Records from a data collection

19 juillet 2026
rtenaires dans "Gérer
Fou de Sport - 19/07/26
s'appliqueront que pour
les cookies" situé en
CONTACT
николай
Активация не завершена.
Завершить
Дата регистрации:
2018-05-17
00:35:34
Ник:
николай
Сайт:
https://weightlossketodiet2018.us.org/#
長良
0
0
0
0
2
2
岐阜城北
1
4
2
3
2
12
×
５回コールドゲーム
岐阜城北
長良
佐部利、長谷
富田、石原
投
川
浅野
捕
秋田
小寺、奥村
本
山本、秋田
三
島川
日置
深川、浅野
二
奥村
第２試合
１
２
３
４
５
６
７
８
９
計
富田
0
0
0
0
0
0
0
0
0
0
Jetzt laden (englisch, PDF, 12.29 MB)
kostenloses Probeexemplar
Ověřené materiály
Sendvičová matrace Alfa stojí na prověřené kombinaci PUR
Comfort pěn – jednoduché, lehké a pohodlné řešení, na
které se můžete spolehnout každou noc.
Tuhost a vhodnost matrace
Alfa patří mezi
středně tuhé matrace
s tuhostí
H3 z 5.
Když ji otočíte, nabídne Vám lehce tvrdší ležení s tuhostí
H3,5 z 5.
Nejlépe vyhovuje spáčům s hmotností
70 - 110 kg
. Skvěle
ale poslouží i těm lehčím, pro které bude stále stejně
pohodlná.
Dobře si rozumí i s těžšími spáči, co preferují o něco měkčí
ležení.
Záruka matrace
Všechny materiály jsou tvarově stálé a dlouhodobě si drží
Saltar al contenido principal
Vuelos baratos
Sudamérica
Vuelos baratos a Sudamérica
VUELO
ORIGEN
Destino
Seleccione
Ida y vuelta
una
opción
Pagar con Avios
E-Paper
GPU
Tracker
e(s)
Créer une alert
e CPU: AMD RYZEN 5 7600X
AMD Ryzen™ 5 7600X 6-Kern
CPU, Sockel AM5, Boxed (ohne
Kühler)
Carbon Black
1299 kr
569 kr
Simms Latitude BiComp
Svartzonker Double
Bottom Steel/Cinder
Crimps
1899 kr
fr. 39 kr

* * *

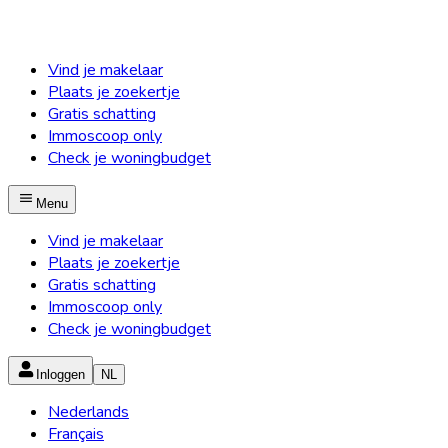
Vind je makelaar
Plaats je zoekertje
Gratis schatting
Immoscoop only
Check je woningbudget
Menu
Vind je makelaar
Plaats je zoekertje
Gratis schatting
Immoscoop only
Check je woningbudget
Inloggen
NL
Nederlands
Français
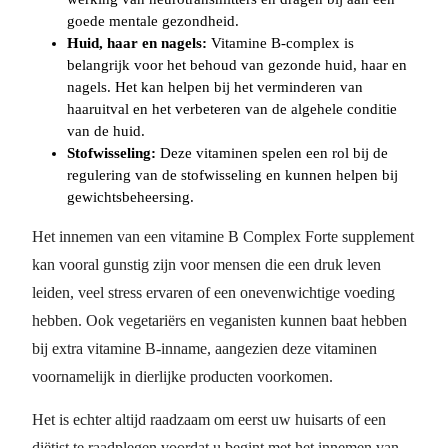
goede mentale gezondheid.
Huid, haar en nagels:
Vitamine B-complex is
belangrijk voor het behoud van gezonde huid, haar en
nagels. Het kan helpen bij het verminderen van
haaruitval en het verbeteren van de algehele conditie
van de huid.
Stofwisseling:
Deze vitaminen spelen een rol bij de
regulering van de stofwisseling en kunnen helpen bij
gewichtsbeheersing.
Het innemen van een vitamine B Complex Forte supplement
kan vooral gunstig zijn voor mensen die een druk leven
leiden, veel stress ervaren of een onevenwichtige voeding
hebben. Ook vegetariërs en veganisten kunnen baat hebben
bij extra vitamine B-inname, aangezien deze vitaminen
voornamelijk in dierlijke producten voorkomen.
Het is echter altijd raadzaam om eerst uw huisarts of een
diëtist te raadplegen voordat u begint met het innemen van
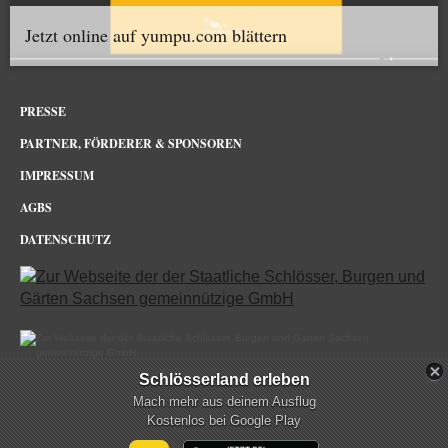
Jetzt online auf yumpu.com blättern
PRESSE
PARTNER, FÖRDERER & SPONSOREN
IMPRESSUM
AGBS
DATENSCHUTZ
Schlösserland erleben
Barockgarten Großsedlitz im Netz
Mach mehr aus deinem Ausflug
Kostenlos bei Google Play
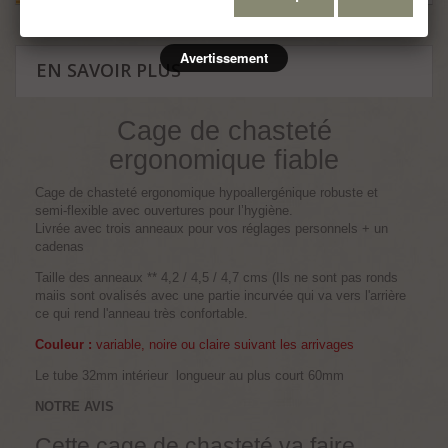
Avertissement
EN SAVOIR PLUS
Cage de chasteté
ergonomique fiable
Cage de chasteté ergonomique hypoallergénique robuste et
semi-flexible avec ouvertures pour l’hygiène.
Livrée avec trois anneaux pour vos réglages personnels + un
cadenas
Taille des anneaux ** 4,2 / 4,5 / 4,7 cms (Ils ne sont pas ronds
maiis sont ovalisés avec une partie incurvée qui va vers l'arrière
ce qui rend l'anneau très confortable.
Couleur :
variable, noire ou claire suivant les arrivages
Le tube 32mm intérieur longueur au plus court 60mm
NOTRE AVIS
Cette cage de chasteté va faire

## About this task
Look above for the line holding "19 juillet 2026". Print it and every line after it, exactly, through the line holding "Ověřené materiály".

## Output for this task
19 juillet 2026
rtenaires dans "Gérer
Fou de Sport - 19/07/26
s'appliqueront que pour
les cookies" situé en
CONTACT
николай
Активация не завершена.
Завершить
Дата регистрации:
2018-05-17
00:35:34
Ник:
николай
Сайт:
https://weightlossketodiet2018.us.org/#
長良
0
0
0
0
2
2
岐阜城北
1
4
2
3
2
12
×
５回コールドゲーム
岐阜城北
長良
佐部利、長谷
富田、石原
投
川
浅野
捕
秋田
小寺、奥村
本
山本、秋田
三
島川
日置
深川、浅野
二
奥村
第２試合
１
２
３
４
５
６
７
８
９
計
富田
0
0
0
0
0
0
0
0
0
0
Jetzt laden (englisch, PDF, 12.29 MB)
kostenloses Probeexemplar
Ověřené materiály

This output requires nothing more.